Data extracted from a collection
=== Section Start ===

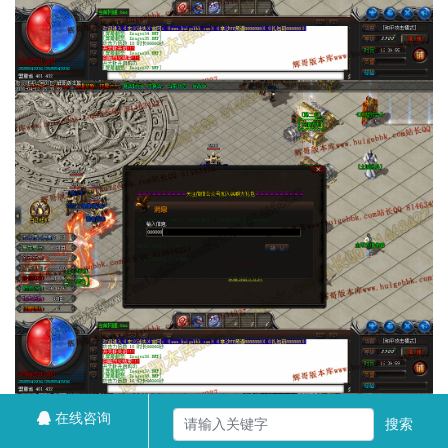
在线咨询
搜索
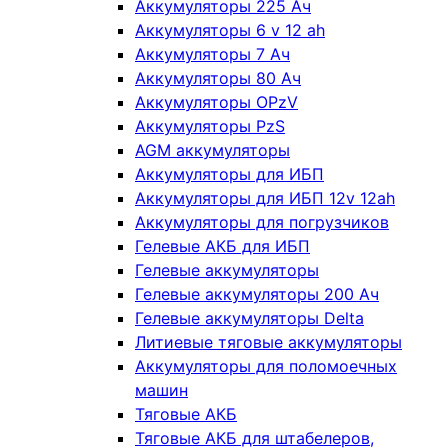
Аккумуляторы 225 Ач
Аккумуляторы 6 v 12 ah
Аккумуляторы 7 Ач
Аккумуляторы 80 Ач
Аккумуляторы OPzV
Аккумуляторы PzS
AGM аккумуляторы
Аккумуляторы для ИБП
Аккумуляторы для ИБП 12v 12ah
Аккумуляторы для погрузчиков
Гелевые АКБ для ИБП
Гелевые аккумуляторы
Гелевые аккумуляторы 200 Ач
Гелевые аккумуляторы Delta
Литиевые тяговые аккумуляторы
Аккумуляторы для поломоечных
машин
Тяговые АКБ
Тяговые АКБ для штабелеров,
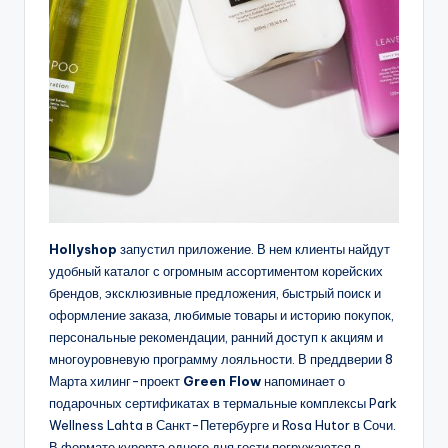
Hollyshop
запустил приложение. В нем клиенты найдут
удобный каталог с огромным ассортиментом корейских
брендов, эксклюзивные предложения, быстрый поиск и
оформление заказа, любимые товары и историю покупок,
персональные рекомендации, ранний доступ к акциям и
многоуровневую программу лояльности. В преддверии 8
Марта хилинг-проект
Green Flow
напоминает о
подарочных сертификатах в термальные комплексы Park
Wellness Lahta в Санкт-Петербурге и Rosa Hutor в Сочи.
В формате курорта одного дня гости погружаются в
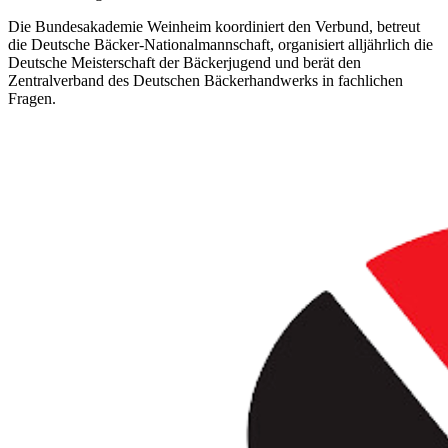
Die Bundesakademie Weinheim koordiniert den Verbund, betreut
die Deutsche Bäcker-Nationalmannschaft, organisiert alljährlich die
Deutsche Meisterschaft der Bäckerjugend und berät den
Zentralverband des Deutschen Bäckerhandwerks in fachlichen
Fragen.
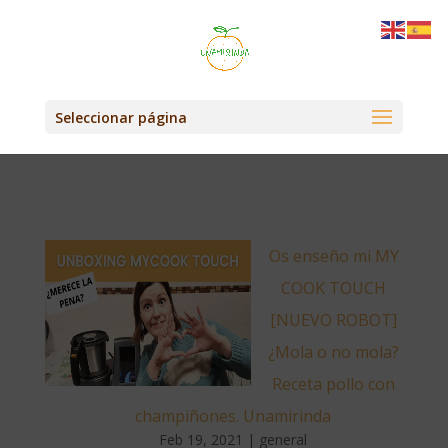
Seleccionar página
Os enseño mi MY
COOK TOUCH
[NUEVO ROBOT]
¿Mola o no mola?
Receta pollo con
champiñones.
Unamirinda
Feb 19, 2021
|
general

=== Section End ===

Your goal: Restate all entries above exactly, but not the images.

Answer area:
在线咨询
搜索
Аккумуляторы 225 Ач
Аккумуляторы 6 v 12 ah
Аккумуляторы 7 Ач
Аккумуляторы 80 Ач
Аккумуляторы OPzV
Аккумуляторы PzS
AGM аккумуляторы
Аккумуляторы для ИБП
Аккумуляторы для ИБП 12v 12ah
Аккумуляторы для погрузчиков
Гелевые АКБ для ИБП
Гелевые аккумуляторы
Гелевые аккумуляторы 200 Ач
Гелевые аккумуляторы Delta
Литиевые тяговые аккумуляторы
Аккумуляторы для поломоечных
машин
Тяговые АКБ
Тяговые АКБ для штабелеров,
Hollyshop
запустил приложение. В нем клиенты найдут
удобный каталог с огромным ассортиментом корейских
брендов, эксклюзивные предложения, быстрый поиск и
оформление заказа, любимые товары и историю покупок,
персональные рекомендации, ранний доступ к акциям и
многоуровневую программу лояльности. В преддверии 8
Марта хилинг-проект
Green Flow
напоминает о
подарочных сертификатах в термальные комплексы Park
Wellness Lahta в Санкт-Петербурге и Rosa Hutor в Сочи.
В формате курорта одного дня гости погружаются в
Die Bundesakademie Weinheim koordiniert den Verbund, betreut
die Deutsche Bäcker-Nationalmannschaft, organisiert alljährlich die
Deutsche Meisterschaft der Bäckerjugend und berät den
Zentralverband des Deutschen Bäckerhandwerks in fachlichen
Fragen.
Seleccionar página
Os enseño mi MY
COOK TOUCH
[NUEVO ROBOT]
¿Mola o no mola?
Receta pollo con
champiñones.
Unamirinda
Feb 19, 2021
|
general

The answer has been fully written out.